Installation and Dependencies

  1. Clone the Repository

    git clone https://github.com/mhtjsh/Protein_DNA_Interface_Generation.git
    cd Protein_DNA_Interface_Generation
  2. Install Dependencies

    • Python (3.7+ recommended)
    • Snakemake (install via pip or conda):
      pip install snakemake
    • Fortran Compiler (e.g., gfortran)
    • Shell (usually installed by default)
    • Docker (optional, but recommended for reproducible runs)
  3. Check Installation

    snakemake --version

    A valid Snakemake version (e.g., 7.x) should be displayed.


Usage

  1. Prepare Input

    • Place your raw .pdb files in input/.
  2. Run the Workflow

    snakemake --cores 1 --latency-wait 10

    This commands all the steps: splitting PDB files, running Naccess, and generating interface results.

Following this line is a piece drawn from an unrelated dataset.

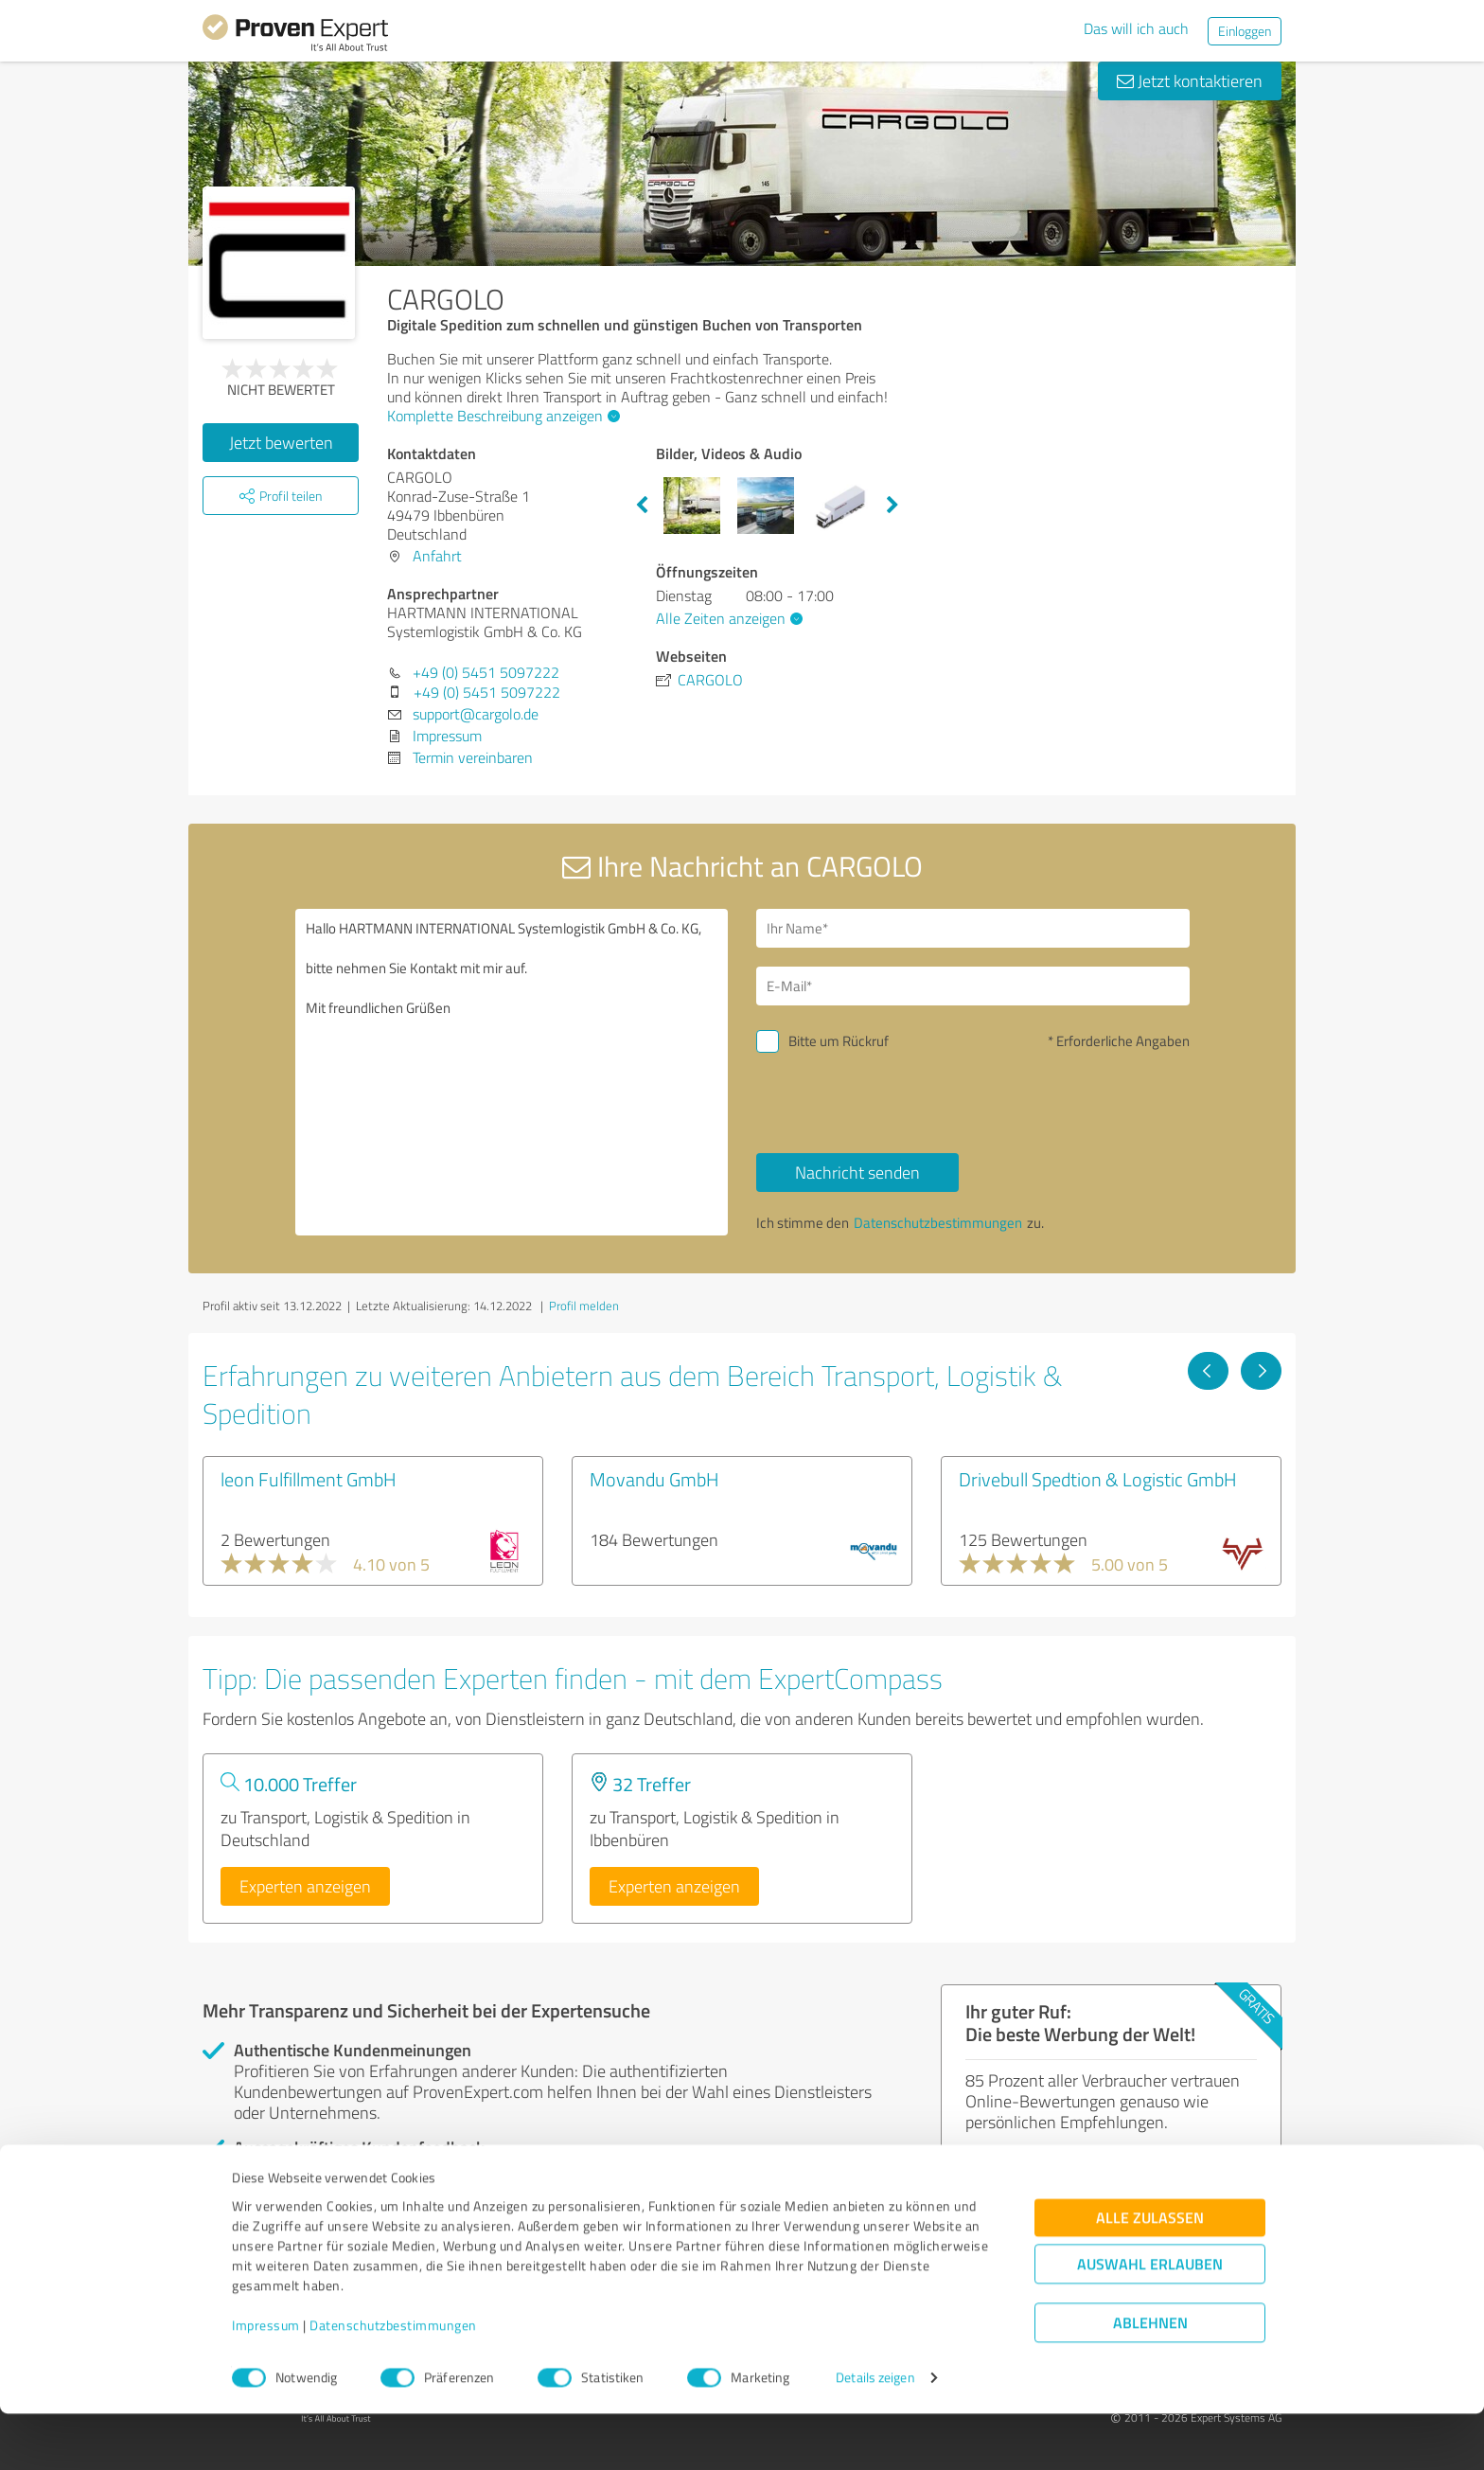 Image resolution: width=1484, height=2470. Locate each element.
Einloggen (1244, 31)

  3. Customization (Optional)

    • Modify or add rules in the Snakefile.
    • Update any scripts in scripts/ to customize the pipeline.

Common Snakemake Options

  • Dry Run

    snakemake --cores 1 --latency-wait 10

    Shows the planned jobs without executing them.

  • Force All Steps

    snakemake --cores 1 --latency-wait 10

    Re-runs every rule ignoring cached results.

  • Workflow DAG

    snakemake --dag | dot -Tpng > dag.png

    Exports a directed acyclic graph (DAG) of the workflow.


Docker Usage

We provide a ready-to-use Docker image to facilitate a reproducible environment. Below are instructions to pull or build the image, and run the pipeline inside a container.

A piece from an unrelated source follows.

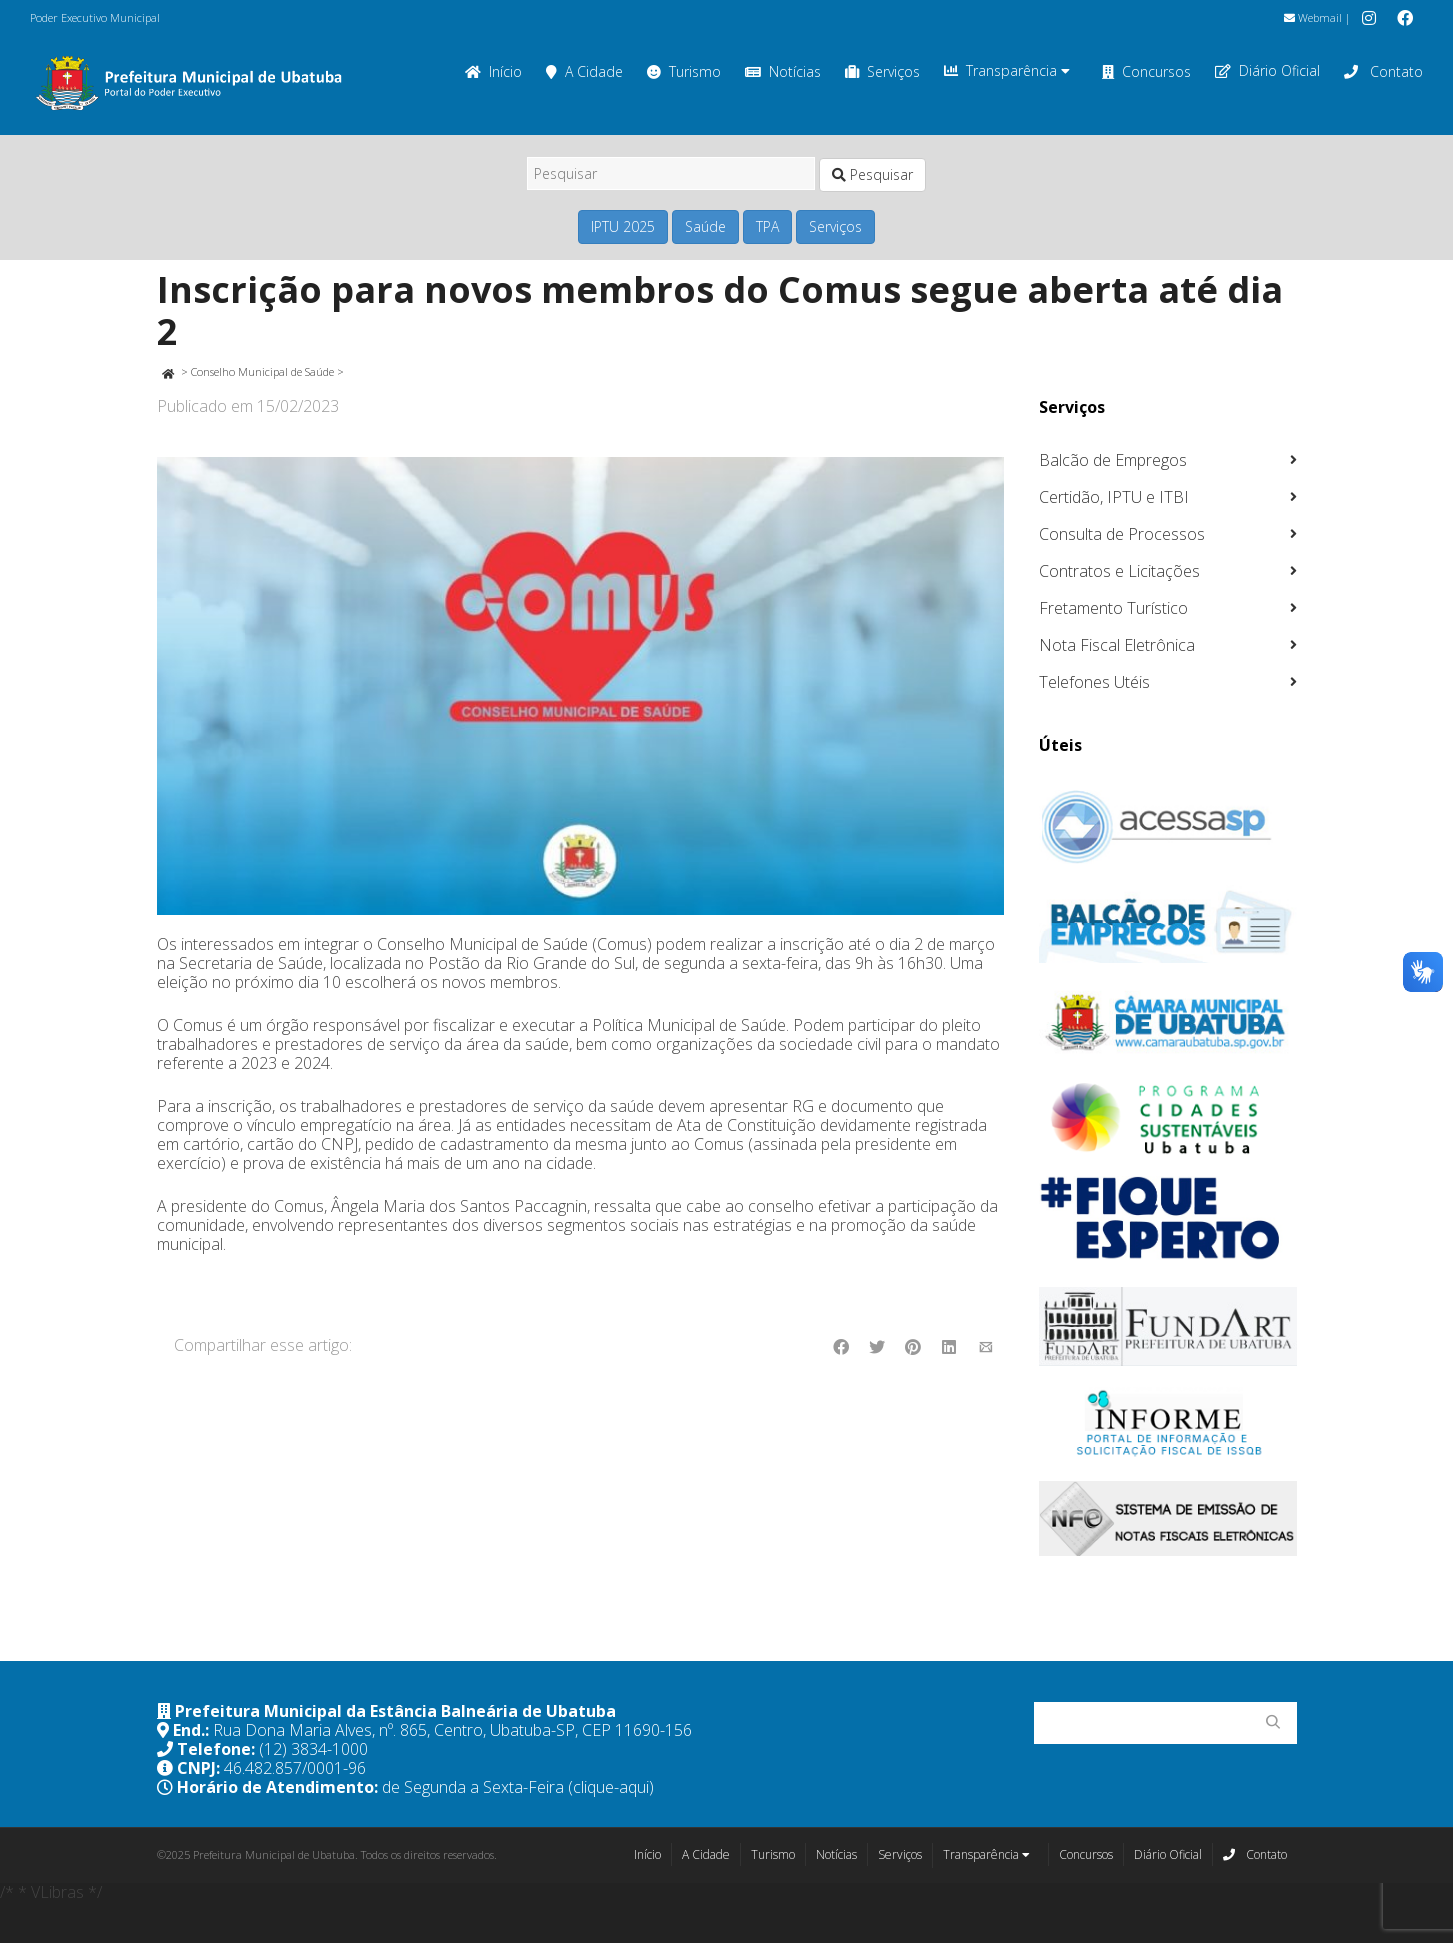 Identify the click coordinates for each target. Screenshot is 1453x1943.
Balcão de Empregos (1113, 460)
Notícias (783, 71)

Pull the Pre-built Image (Recommended)

docker pull mhtjsh/protein-dna-interface

Build the Image Yourself (Optional)

git clone https://github.com/mhtjsh/Protein_DNA_Interface_Generation.git
cd Protein_DNA_Interface_Generation
docker build -t mhtjsh/protein-dna-interface .

Running the Container

Basic Run Using Example Data

docker run --rm -it mhtjsh/protein-dna-interface

Mounting Input and Output Folders

To process your own input PDB files and retrieve outputs on your host system:

docker run --rm -it \
  -v /home/mhtjsh/Protein_DNA_Interface_Generation/input:/app/input \
  -v /home/mhtjsh/Protein_DNA_Interface_Generation/output:/app/output \
  mhtjsh/protein-dna-interface
  • Ensure your local input/ directory has .pdb files before running.
  • Results will be placed in output/.
  • Adjust the local path (/home/mhtjsh/Protein_DNA_Interface_Generation) to your actual directory if needed.

Testing

  1. Manual Testing

    • Place a test PDB file in input/.
    • Run Snakemake or the Docker container, verifying outputs in split_chain/, rsa/, and interface/.
  2. Automated Testing

    • Create minimal test data and a test rule in the Snakefile or a CI configuration (e.g., GitHub Actions).

Contributing

All contributions are welcome! To contribute:

  1. Fork this repository.
  2. Create a new feature branch.
  3. Submit a pull request with your changes.

License

This project is distributed under an open-source license (e.g., MIT). See LICENSE for details.